Fine tuning log routing
How sequence and creating name-value pairs can help you

Peter Czanik
Peter is a system engineer working as community manager at BalaBit, the company behind the syslog-ng logging daemon. He helps distributions to maintain the syslog-ng package, follows bug trackers, helps syslog-ng users, and talks regularly at conferences (SCALE, FOSDEM, Libre Software Meeting, LOADays, etc.). In his limited free time he is interested in non-x86 architectures, and works on one of his PPC or ARM machines.

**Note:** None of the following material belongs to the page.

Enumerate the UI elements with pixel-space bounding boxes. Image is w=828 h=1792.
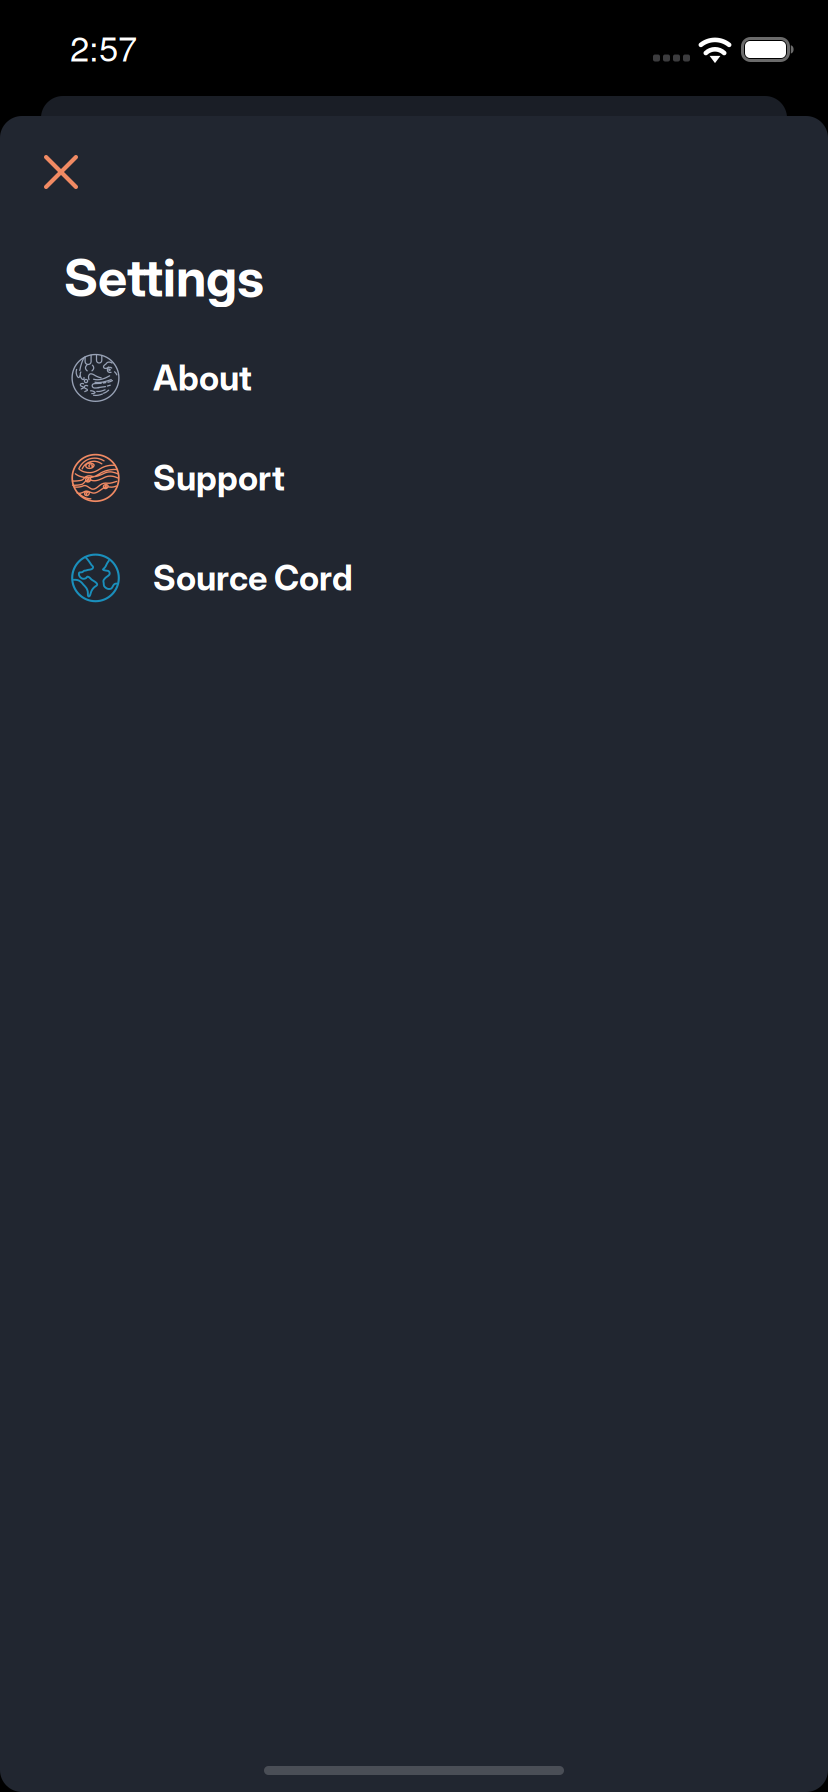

No video of the event yet, sorry!
Do you want to detect threats real-time and easily search logs to find relevant information? By default, incoming log messages are treated in log management apps as one long string. This is good enough if you just want to store logs. However, if you also want to act on log messages, you need more structured information. Syslog-ng and other applications also let you parse log messages. While parsing structured logs, like JSON, is easy, unstructured logs need a lot of work. This is where sequence can help you: if you have enough logs to analyze, it can automatically generate parser rules for syslog-ng and LogStash.
Name-value pairs (sometimes also called “macros”) are probably one of the most useful parts of syslog-ng. Macros have been a core feature of syslog-ng since the beginning: incoming log messages were parsed by syslog-ng and various fields (priority, facility, date, program, PID and message) were stored into name-value pairs. You could use these to reformat log messages or use these values in file names.

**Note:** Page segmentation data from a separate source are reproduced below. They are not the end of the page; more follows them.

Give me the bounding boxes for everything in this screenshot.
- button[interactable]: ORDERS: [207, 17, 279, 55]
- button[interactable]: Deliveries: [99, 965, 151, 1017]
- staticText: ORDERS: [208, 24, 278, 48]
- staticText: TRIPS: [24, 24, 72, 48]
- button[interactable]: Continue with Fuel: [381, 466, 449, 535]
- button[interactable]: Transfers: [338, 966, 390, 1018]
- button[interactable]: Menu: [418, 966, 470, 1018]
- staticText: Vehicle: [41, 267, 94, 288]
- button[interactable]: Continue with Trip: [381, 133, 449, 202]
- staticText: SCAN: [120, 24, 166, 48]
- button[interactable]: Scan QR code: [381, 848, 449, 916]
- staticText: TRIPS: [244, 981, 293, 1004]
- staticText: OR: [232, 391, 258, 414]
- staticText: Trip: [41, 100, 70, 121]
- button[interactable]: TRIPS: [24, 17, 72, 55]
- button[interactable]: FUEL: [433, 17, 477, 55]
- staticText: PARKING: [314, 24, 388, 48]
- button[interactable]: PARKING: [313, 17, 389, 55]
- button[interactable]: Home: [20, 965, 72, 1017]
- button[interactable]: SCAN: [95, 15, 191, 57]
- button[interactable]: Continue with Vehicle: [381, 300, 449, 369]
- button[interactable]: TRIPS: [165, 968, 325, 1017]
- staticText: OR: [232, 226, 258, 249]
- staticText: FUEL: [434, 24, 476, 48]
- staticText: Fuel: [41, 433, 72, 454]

Without additional parsing, syslog-ng treats the message part of a log message as one long string. While this might be valid in some use cases, many log messages look like an almost complete English sentence with some variable parts in it. Just think about SSH login messages: they include the username, the source IP and port, and the login method embedded in a sentence. You might want to create an alert in syslog-ng for such messages (for example, if a root user logs in). However, if the whole message is a single string, you cannot do that.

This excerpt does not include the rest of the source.